A crucial insight to emerge from these two levels of Bland’s narrative, interviews and history, is the extent to which Beijing’s hardline approach, the cornerstone of post-Tiananmen politics, is fundamentally counterproductive in the very different cultural and political environment of Hong Kong. As Bland states, 'the Communist hard-sell does not work in Hong Kong'. This important lesson is illustrated many times in Generation HK. There is Nathan Law’s political awakening when his 'patriotic' school principal publicly attacks imprisoned 2010 Nobel Peace Prize Laureate Liu Xiaobo, or the ironic fact that attempts to make discussion of Hong Kong independence illegal are actually empowering this once marginal cause.

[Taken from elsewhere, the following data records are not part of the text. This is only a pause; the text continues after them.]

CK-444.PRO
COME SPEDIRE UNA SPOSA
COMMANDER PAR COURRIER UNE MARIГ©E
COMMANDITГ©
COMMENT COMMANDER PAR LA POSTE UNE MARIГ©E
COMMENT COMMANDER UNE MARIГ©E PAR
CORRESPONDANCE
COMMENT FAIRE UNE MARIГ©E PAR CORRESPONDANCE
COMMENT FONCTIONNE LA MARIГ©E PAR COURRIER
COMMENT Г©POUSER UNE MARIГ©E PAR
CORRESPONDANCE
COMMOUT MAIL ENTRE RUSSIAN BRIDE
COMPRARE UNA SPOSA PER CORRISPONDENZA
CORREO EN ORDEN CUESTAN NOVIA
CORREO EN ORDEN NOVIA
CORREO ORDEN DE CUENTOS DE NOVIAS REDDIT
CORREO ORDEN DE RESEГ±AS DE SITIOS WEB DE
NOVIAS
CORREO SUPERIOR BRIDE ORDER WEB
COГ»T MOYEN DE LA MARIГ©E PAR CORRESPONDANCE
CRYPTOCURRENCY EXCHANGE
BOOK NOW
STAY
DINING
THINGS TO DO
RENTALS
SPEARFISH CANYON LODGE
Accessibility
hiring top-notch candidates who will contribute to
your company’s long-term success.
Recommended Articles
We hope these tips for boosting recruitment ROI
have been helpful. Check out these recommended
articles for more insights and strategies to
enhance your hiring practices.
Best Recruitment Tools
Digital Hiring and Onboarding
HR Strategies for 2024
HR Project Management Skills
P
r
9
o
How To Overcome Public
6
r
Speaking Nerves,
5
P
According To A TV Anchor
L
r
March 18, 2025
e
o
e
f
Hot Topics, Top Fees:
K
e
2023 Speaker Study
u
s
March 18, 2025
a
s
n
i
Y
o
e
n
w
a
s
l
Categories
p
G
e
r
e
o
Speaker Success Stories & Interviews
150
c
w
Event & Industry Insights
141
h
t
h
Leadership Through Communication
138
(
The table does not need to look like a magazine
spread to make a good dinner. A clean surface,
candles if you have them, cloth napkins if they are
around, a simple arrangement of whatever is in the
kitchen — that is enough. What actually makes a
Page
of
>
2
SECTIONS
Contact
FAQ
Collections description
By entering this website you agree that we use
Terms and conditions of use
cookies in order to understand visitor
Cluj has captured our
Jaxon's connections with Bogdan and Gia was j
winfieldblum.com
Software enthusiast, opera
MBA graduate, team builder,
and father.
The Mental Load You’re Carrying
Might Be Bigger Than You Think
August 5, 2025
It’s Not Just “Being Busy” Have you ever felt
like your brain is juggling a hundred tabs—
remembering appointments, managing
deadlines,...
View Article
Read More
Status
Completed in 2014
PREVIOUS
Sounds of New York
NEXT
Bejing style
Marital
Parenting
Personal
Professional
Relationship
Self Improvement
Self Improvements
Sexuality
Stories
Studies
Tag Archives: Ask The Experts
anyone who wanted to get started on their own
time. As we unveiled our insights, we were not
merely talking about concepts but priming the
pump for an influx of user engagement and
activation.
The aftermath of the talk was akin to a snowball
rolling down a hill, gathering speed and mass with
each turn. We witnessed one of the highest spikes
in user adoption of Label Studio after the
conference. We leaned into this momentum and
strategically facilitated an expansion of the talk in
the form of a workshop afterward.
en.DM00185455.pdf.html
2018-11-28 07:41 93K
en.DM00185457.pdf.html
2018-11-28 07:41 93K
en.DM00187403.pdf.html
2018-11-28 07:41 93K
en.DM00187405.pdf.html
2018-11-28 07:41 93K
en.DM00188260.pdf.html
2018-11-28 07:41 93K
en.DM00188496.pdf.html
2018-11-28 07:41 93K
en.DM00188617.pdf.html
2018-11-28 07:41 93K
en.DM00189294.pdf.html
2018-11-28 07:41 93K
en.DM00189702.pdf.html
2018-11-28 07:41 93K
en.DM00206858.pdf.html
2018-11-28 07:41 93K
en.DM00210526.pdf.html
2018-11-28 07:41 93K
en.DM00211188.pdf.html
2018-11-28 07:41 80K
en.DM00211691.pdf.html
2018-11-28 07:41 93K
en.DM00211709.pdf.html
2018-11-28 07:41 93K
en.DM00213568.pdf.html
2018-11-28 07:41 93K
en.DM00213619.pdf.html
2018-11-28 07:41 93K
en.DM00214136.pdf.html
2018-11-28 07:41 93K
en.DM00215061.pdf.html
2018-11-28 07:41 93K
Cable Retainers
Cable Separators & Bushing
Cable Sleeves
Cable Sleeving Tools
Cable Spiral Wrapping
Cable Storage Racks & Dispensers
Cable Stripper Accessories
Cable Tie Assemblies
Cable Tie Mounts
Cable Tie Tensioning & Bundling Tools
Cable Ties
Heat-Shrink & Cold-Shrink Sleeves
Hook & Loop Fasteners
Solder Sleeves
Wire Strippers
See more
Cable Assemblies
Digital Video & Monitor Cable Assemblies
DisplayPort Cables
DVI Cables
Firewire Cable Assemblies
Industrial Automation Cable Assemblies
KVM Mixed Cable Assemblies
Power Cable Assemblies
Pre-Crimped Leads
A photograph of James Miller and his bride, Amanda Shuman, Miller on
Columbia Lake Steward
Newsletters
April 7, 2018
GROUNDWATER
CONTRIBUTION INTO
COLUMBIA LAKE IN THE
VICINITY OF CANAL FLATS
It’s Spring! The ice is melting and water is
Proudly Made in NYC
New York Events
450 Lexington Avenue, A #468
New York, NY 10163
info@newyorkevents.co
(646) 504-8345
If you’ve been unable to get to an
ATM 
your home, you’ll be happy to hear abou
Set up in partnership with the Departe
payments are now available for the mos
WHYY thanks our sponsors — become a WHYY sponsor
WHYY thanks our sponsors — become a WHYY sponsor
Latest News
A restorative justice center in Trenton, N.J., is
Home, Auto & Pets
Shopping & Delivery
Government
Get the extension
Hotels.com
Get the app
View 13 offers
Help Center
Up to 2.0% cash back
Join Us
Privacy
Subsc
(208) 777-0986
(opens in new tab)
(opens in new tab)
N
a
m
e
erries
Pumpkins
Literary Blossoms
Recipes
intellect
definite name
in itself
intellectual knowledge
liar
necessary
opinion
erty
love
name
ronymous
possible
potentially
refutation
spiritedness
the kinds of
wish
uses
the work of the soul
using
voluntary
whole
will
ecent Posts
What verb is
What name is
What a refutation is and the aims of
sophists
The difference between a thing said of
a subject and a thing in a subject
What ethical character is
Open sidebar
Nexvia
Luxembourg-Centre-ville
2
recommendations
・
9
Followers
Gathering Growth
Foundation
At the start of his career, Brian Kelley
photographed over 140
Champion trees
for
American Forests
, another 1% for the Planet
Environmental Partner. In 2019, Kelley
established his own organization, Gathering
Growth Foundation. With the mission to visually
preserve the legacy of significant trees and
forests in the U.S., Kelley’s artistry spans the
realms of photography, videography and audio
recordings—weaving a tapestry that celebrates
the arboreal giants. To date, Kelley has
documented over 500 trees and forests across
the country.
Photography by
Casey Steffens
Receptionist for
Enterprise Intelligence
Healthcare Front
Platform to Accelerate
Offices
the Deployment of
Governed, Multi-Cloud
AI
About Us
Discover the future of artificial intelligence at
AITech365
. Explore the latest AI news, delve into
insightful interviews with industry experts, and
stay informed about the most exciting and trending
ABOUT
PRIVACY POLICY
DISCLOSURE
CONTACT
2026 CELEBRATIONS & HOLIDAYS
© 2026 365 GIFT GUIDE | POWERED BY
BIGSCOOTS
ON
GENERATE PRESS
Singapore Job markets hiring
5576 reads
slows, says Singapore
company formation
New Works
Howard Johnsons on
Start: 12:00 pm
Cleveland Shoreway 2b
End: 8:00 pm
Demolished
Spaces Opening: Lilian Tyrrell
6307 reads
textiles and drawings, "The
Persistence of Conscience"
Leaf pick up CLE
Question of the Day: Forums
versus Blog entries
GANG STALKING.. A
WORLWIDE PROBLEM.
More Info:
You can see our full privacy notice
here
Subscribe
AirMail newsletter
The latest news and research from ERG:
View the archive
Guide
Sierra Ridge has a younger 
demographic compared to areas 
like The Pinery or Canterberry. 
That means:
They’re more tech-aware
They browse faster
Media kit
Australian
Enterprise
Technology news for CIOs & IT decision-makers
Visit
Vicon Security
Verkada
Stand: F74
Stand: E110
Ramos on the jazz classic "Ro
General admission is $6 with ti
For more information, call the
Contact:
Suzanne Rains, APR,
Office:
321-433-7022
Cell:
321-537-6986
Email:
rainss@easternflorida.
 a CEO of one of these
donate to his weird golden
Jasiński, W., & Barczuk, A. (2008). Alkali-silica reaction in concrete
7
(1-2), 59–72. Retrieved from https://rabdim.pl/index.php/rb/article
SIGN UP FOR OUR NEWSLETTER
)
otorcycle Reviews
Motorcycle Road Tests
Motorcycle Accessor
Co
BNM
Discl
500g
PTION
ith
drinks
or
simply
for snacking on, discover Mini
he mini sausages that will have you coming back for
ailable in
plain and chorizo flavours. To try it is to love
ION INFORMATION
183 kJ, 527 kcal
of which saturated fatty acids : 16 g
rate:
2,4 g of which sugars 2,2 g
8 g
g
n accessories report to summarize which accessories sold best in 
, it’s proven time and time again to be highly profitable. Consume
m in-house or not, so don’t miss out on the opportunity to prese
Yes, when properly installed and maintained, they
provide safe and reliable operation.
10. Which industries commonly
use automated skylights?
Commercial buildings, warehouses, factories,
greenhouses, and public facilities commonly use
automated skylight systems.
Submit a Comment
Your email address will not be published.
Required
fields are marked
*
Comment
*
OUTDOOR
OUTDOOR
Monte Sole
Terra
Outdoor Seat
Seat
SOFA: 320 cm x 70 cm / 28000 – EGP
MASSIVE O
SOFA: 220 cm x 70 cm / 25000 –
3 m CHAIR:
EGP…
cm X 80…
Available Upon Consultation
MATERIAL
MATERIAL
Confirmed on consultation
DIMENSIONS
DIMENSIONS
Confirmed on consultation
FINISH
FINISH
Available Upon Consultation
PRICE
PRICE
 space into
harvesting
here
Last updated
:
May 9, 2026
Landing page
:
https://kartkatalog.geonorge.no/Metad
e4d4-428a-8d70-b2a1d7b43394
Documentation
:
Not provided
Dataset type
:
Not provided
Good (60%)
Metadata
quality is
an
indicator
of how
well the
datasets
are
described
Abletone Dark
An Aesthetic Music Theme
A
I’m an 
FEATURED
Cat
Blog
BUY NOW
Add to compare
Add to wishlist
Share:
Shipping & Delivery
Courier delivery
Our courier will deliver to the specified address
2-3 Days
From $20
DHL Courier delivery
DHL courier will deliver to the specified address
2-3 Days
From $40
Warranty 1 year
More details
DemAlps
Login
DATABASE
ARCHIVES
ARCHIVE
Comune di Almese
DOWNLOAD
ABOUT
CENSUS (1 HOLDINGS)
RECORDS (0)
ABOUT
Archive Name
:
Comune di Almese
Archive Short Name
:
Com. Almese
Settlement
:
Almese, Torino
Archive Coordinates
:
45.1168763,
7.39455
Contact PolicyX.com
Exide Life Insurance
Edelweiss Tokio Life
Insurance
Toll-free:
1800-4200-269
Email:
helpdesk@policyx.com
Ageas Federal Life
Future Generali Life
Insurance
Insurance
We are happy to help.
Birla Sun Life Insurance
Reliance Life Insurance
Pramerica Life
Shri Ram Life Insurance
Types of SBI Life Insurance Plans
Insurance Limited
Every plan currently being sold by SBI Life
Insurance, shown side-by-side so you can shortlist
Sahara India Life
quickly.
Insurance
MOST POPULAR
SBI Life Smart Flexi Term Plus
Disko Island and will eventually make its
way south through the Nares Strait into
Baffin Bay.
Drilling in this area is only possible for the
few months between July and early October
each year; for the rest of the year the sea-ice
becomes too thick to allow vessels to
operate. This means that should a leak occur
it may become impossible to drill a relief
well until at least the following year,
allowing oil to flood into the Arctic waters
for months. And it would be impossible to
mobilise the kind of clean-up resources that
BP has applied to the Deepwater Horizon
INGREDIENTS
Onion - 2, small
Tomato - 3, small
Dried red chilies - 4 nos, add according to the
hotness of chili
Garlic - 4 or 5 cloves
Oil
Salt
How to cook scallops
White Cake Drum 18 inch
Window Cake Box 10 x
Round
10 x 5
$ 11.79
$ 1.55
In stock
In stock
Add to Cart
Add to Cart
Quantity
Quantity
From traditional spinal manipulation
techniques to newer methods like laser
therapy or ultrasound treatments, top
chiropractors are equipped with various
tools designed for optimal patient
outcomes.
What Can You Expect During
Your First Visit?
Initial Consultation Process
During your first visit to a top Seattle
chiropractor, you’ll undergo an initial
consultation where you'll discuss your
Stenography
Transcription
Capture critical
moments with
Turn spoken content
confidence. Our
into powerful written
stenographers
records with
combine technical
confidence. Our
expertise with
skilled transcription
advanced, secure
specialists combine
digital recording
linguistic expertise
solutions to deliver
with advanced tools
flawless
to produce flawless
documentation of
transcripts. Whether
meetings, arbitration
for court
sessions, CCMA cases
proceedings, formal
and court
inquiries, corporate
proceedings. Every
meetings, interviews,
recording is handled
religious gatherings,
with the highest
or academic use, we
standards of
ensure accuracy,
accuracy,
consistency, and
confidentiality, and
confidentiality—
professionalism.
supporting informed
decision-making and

Most tellingly, a number of interviewees report that the Hong Kong police’s disproportionately aggressive response to Occupy Central with tear gas and batons in September 2014 pushed them toward more radical paths of political engagement. The more that Beijing and its supporters attempt to exert control over Hong Kong, the more that people become alienated, and the more difficult it becomes to exercise any control. The Beijing regime has forgotten the well-known Maoist adage from which the book starts: 'wherever there is oppression, there is resistance.'

Generation HK is a welcome addition to the literature on contemporary Hong Kong. Compared to the speed at which developments are unfolding in this city today, academic publishing proceeds at a truly glacial pace, and I have struggled in my own teaching to find readings that convey the full complexity of the current political and cultural situation in Hong Kong. Generation HK resolves this dilemma by tracing the city’s recent history through a series of unforgettable profiles of young Hong Kong residents. Whether you are a Hong Kong expert or a general reader, Generation HK will leave a lasting impression with its powerful stories and memorable insights about this endlessly complex city and its uncertain future under Beijing’s rule.